[Start of section]

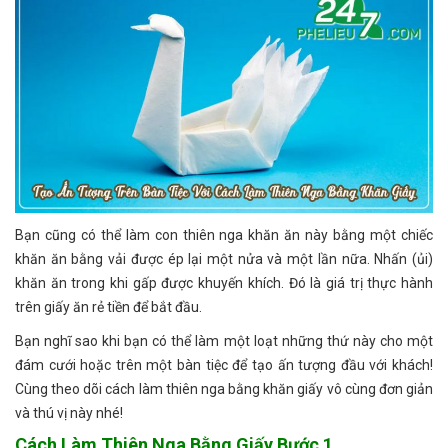
Bạn cũng có thể làm con thiên nga khăn ăn này bằng một chiếc
khăn ăn bằng vải được ép lại một nửa và một lần nữa. Nhấn (ủi)
khăn ăn trong khi gấp được khuyến khích. Đó là giá trị thực hành
trên giấy ăn rẻ tiền để bắt đầu.
Bạn nghĩ sao khi bạn có thể làm một loạt những thứ này cho một
đám cưới hoặc trên một bàn tiệc để tạo ấn tượng đầu với khách!
Cùng theo dõi cách làm thiên nga bằng khăn giấy vô cùng đơn giản
và thú vị này nhé!
Cách Làm Thiên Nga Bằng Giấy Bước 1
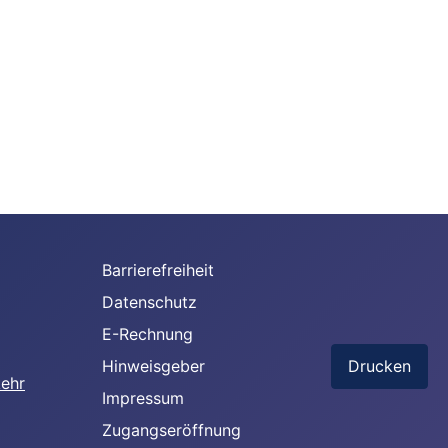
Barrierefreiheit
Datenschutz
E-Rechnung
Hinweisgeber
Drucken
Impressum
Zugangseröffnung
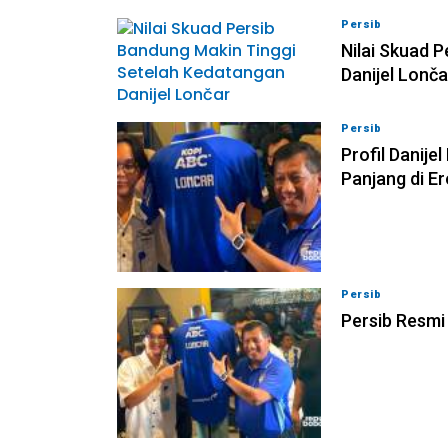
Persib
08-08-202
Nilai Skuad 
Danijel Lonča
Persib
08-08-202
Profil Danije
Panjang di E
Persib
08-08-202
Persib Resmi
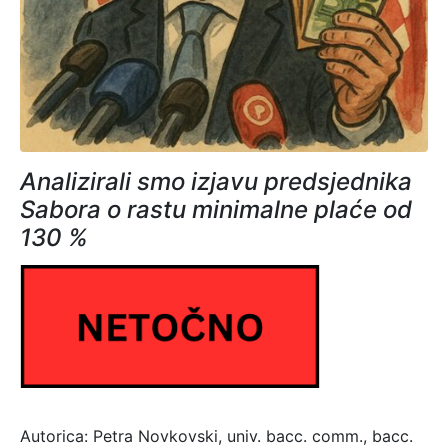
Analizirali smo izjavu predsjednika
Sabora o rastu minimalne plaće od
130 %
Autorica: Petra Novkovski, univ. bacc. comm., bacc.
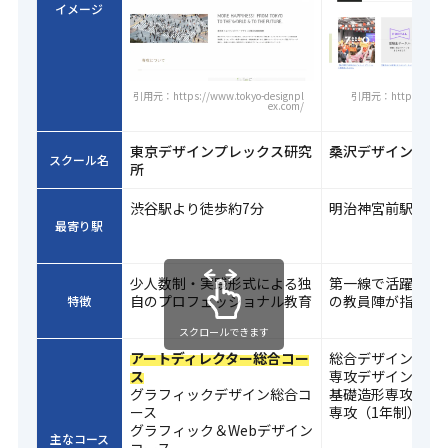
イメージ
引用元：https://www.tokyo-designpl
引用元：https://www.
ex.com/
東京デザインプレックス研究
桑沢デザイン研究
スクール名
所
渋谷駅より徒歩約7分
明治神宮前駅より
最寄り駅
少人数制・実践形式による独
第一線で活躍する
自のプロフェッショナル教育
の教員陣が指導
特徴
スクロールできます
アートディレクター総合コー
総合デザイン科（
ス
専攻デザイン科（
グラフィックデザイン総合コ
基礎造形専攻・基
ース
専攻（1年制）
グラフィック＆Webデザイン
主なコース
コース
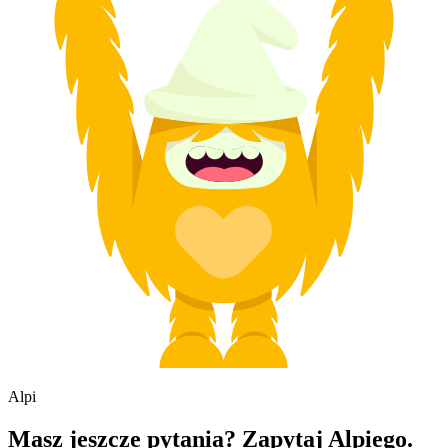
Alpi
Masz jeszcze pytania? Zapytaj Alpiego.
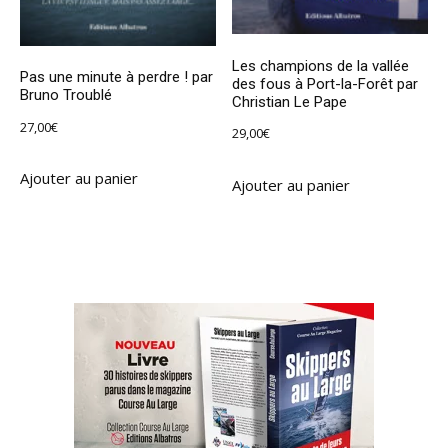
Les champions de la vallée
Pas une minute à perdre ! par
des fous à Port-la-Forêt par
Bruno Troublé
Christian Le Pape
27,00
€
29,00
€
Ajouter au panier
Ajouter au panier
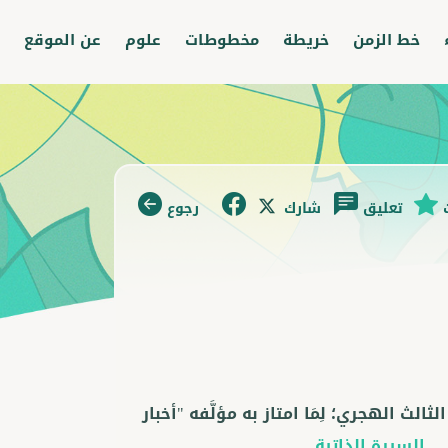
خط الزمن
خريطة
مخطوطات
علوم
عن الموقع
تعليق
شارك
رجوع
لث الهجري؛ لِمَا امتاز به مؤلَّفه "أخبار
.
...السيرة الذاتية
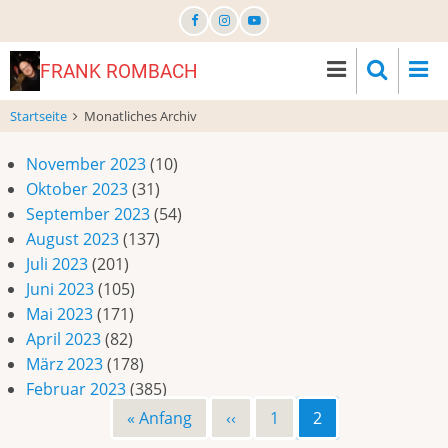
Direkt
zum
Inhalt
FRANK ROMBACH
Startseite
Monatliches Archiv
November 2023
(10)
Oktober 2023
(31)
September 2023
(54)
August 2023
(137)
Juli 2023
(201)
Juni 2023
(105)
Mai 2023
(171)
April 2023
(82)
März 2023
(178)
Februar 2023
(385)
Erste
« Anfang
Vorherige
‹‹
Page
1
Page
2
Seitennummerierung
Seite
Seite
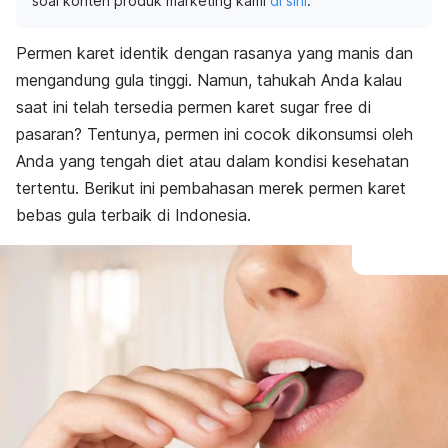
soal konten produk marketing kami
di sini
.
Permen karet identik dengan rasanya yang manis dan
mengandung gula tinggi. Namun, tahukah Anda kalau
saat ini telah tersedia permen karet
sugar free
di
pasaran? Tentunya, permen ini cocok dikonsumsi oleh
Anda yang tengah diet atau dalam kondisi kesehatan
tertentu. Berikut ini pembahasan merek permen karet
bebas gula terbaik di Indonesia.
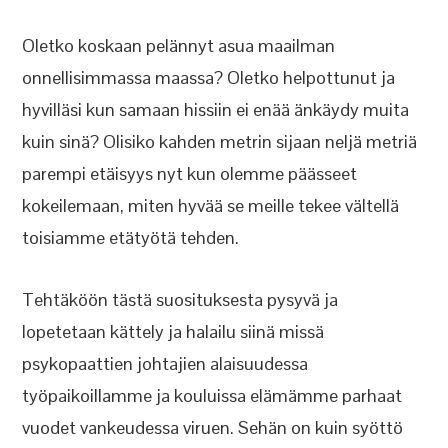
Oletko koskaan pelännyt asua maailman
onnellisimmassa maassa? Oletko helpottunut ja
hyvilläsi kun samaan hissiin ei enää änkäydy muita
kuin sinä? Olisiko kahden metrin sijaan neljä metriä
parempi etäisyys nyt kun olemme päässeet
kokeilemaan, miten hyvää se meille tekee vältellä
toisiamme etätyötä tehden.
Tehtäköön tästä suosituksesta pysyvä ja
lopetetaan kättely ja halailu siinä missä
psykopaattien johtajien alaisuudessa
työpaikoillamme ja kouluissa elämämme parhaat
vuodet vankeudessa viruen. Sehän on kuin syöttö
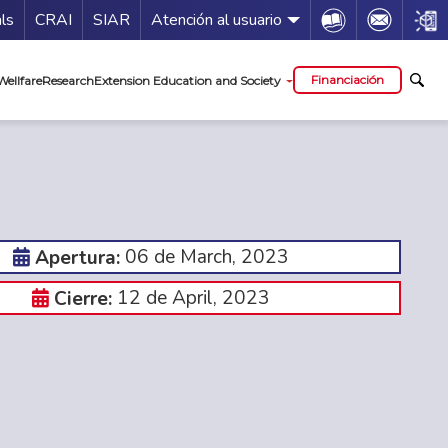
Guía de servicios
Icon
Icon
Icon
als
CRAI
SIAR
Atención al usuario
al
Financiación
Wellfare
Research
Extension Education and Society
06 de March, 2023
Apertura:
12 de April, 2023
Cierre:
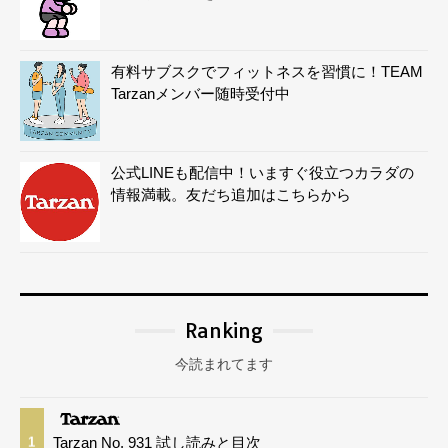
有料サブスクでフィットネスを習慣に！TEAM
Tarzanメンバー随時受付中
公式LINEも配信中！いますぐ役立つカラダの
情報満載。友だち追加はこちらから
Ranking
今読まれてます
Tarzan No. 931 試し読みと目次
1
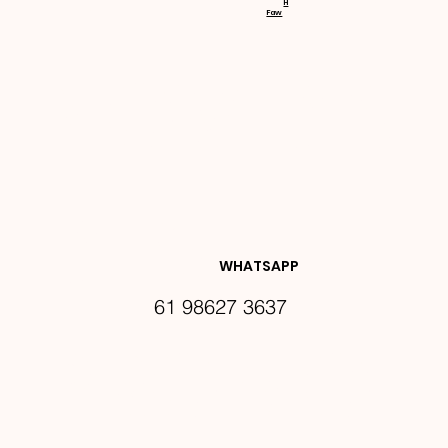
H
Faw
NOVIDA
DES E 
WHATSAPP
61 98627 3637
PROMO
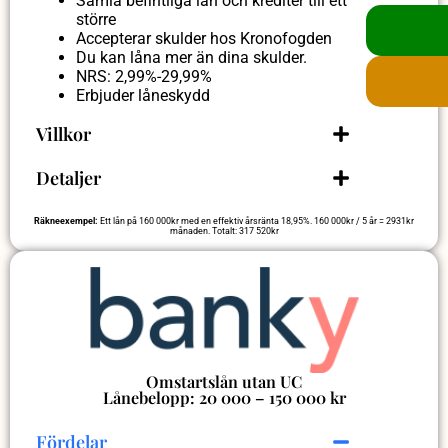
Samla befintliga lån och krediter till ett
större
Accepterar skulder hos Kronofogden
Du kan låna mer än dina skulder.
NRS: 2,99%-29,99%
Erbjuder låneskydd
Villkor
Detaljer
Räkneexempel:
Ett lån på 160 000kr med en effektiv årsränta 18,95%. 160 000kr / 5 år = 2931kr
månaden. Totalt: 317 520kr
Omstartslån utan UC
Lånebelopp: 20 000 – 150 000 kr
Fördelar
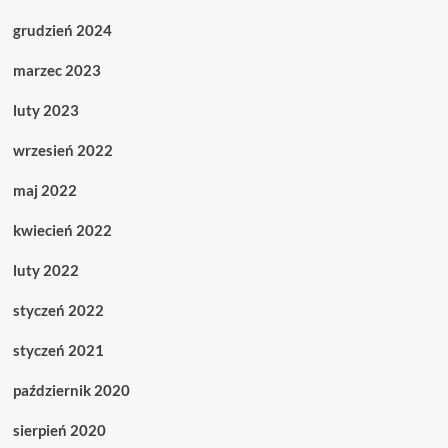
grudzień 2024
marzec 2023
luty 2023
wrzesień 2022
maj 2022
kwiecień 2022
luty 2022
styczeń 2022
styczeń 2021
październik 2020
sierpień 2020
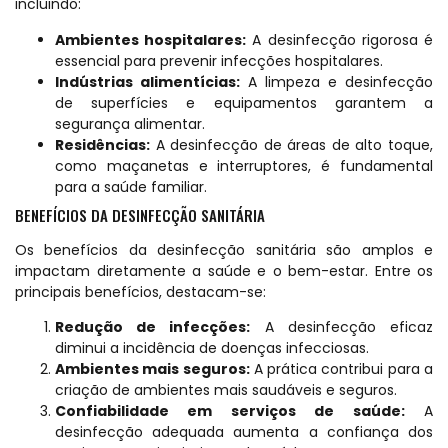
incluindo:
Ambientes hospitalares:
A desinfecção rigorosa é
essencial para prevenir infecções hospitalares.
Indústrias alimentícias:
A limpeza e desinfecção
de superfícies e equipamentos garantem a
segurança alimentar.
Residências:
A desinfecção de áreas de alto toque,
como maçanetas e interruptores, é fundamental
para a saúde familiar.
BENEFÍCIOS DA DESINFECÇÃO SANITÁRIA
Os benefícios da desinfecção sanitária são amplos e
impactam diretamente a saúde e o bem-estar. Entre os
principais benefícios, destacam-se:
Redução de infecções:
A desinfecção eficaz
diminui a incidência de doenças infecciosas.
Ambientes mais seguros:
A prática contribui para a
criação de ambientes mais saudáveis e seguros.
Confiabilidade em serviços de saúde:
A
desinfecção adequada aumenta a confiança dos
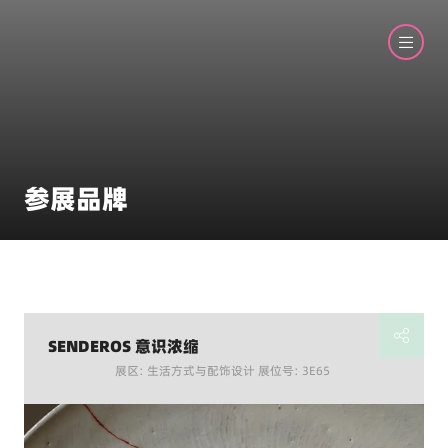
参展品牌
SENDEROS 意识浓缩
展区: 生活方式与配饰设计 展位号: 3E65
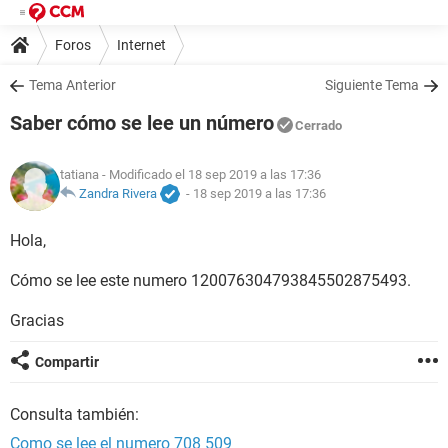
Foros
Internet
Tema Anterior
Siguiente Tema
Saber cómo se lee un número
Cerrado
tatiana
- Modificado el 18 sep 2019 a las 17:36
Zandra Rivera
-
18 sep 2019 a las 17:36
Hola,
Cómo se lee este numero 120076304793845502875493.
Gracias
Compartir
Consulta también:
Como se lee el numero 708 509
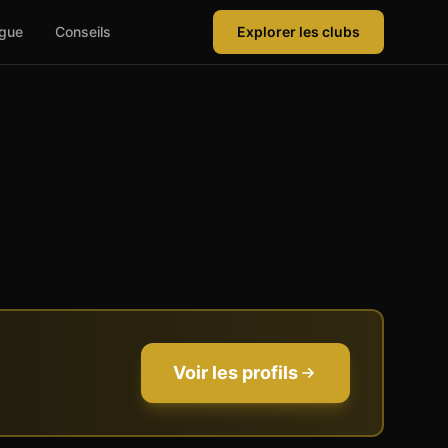
ague
Conseils
Explorer les clubs
Voir les profils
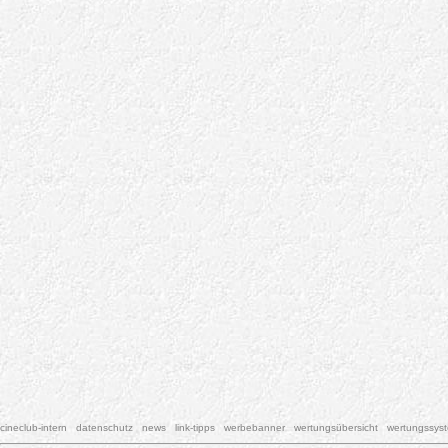
cineclub-intern
datenschutz
news
link-tipps
werbebanner
wertungsübersicht
wertungssys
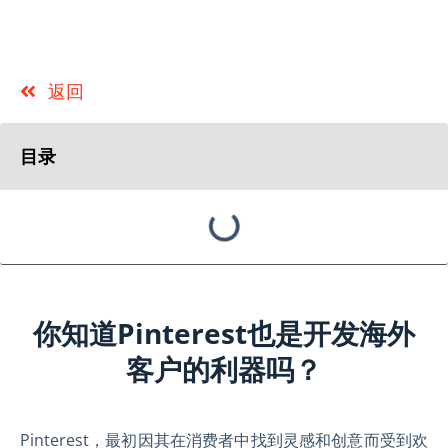
返回
目录
你知道Pinterest也是开发海外
客户的利器吗？
Pinterest，最初因其在消费者中找到灵感和创意而受到欢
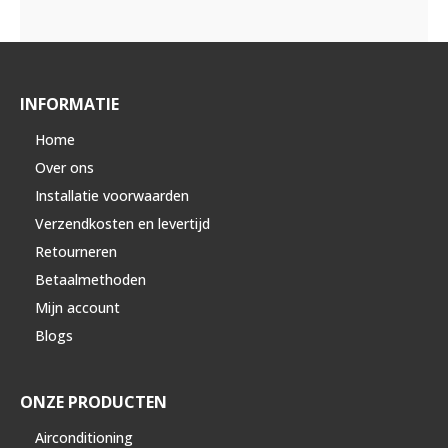
INFORMATIE
Home
Over ons
Installatie voorwaarden
Verzendkosten en levertijd
Retourneren
Betaalmethoden
Mijn account
Blogs
ONZE PRODUCTEN
Airconditioning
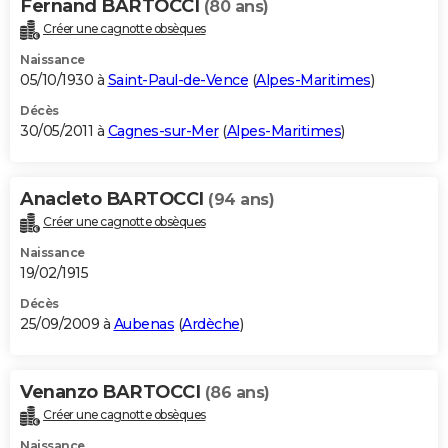
Fernand BARTOCCI
(80 ans)
Créer une cagnotte obsèques
Naissance
05/10/1930 à
Saint-Paul-de-Vence
(
Alpes-Maritimes
)
Décès
30/05/2011 à
Cagnes-sur-Mer
(
Alpes-Maritimes
)
Anacleto BARTOCCI
(94 ans)
Créer une cagnotte obsèques
Naissance
19/02/1915
Décès
25/09/2009 à
Aubenas
(
Ardèche
)
Venanzo BARTOCCI
(86 ans)
Créer une cagnotte obsèques
Naissance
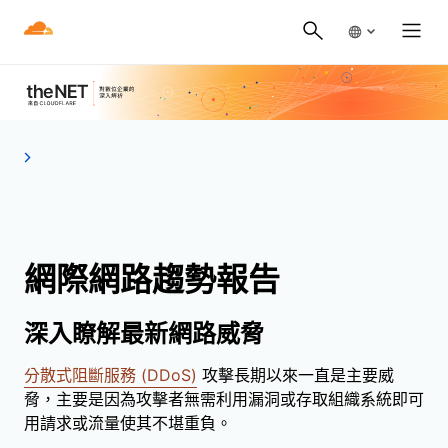
網際網路趨勢報告
深入瞭解最新網路威脅
分散式阻斷服務 (DDoS)
攻擊長期以來一直是主要威
脅，主要是因為攻擊者無需利用漏洞或存取組織系統即可
用請求或流量使其不堪重負。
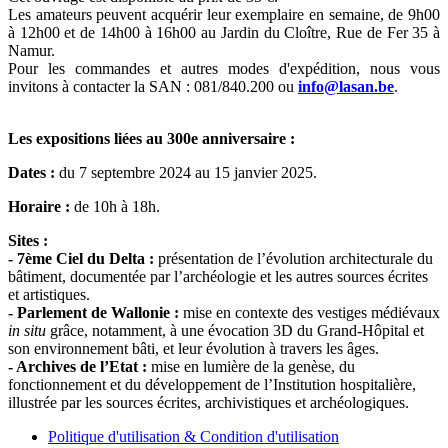
Les amateurs peuvent acquérir leur exemplaire en semaine, de 9h00
à 12h00 et de 14h00 à 16h00 au Jardin du Cloître, Rue de Fer 35 à
Namur.
Pour les commandes et autres modes d'expédition, nous vous
invitons à contacter la SAN : 081/840.200 ou
info@lasan.be
.
Les expositions liées au 300e anniversaire :
Dates :
du 7 septembre 2024 au 15 janvier 2025.
Horaire :
de 10h à 18h.
Sites :
- 7ème Ciel du Delta :
présentation de l’évolution architecturale du
bâtiment, documentée par l’archéologie et les autres sources écrites
et artistiques.
- Parlement de Wallonie :
mise en contexte des vestiges médiévaux
in situ
grâce, notamment, à une évocation 3D du Grand-Hôpital et
son environnement bâti, et leur évolution à travers les âges.
- Archives de l’Etat :
mise en lumière de la genèse, du
fonctionnement et du développement de l’Institution hospitalière,
illustrée par les sources écrites, archivistiques et archéologiques.
Politique d'utilisation & Condition d'utilisation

[End of section]

Problem to work on: Please filter the entries above down to the lines holding "leur" and copy them.

Solved exercise:
Les amateurs peuvent acquérir leur exemplaire en semaine, de 9h00
son environnement bâti, et leur évolution à travers les âges.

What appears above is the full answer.